## Task prompt
Give back exactly the lines of the entries below from the line with "For every named" to the line with "Surnames: G (249, 118)", inclusive, and only those.

## Input records

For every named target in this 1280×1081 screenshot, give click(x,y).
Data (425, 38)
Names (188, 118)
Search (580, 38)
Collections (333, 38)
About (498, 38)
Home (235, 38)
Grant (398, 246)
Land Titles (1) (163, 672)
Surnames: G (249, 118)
---
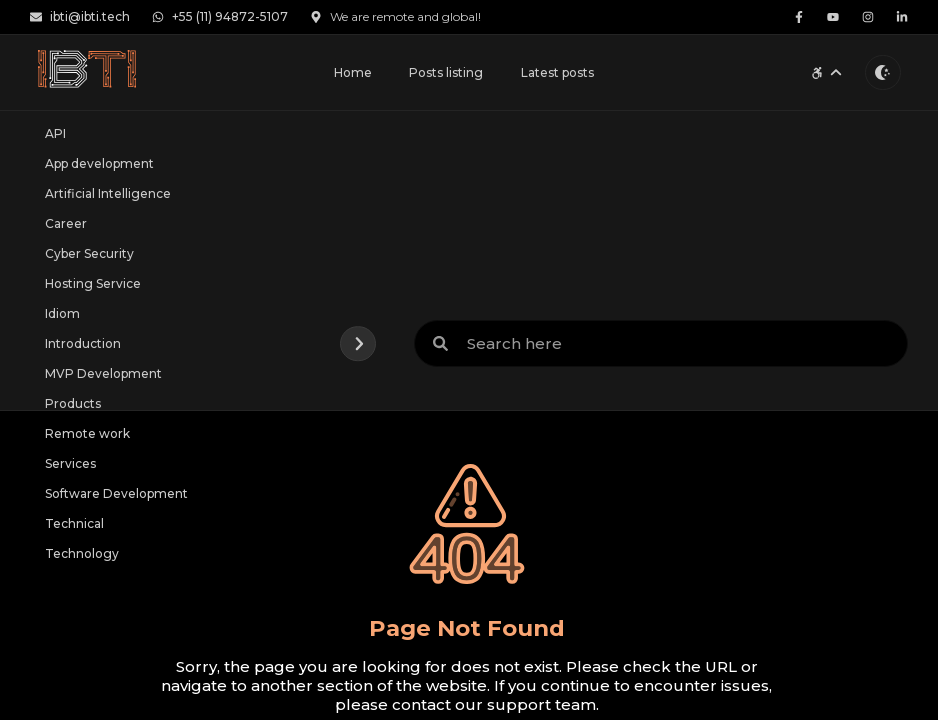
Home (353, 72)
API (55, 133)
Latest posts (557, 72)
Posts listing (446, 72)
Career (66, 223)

## Response
For every named target in this 1280×1081 screenshot, give click(x,y).
Data (425, 38)
Names (188, 118)
Search (580, 38)
Collections (333, 38)
About (498, 38)
Home (235, 38)
Grant (398, 246)
Land Titles (1) (163, 672)
Surnames: G (249, 118)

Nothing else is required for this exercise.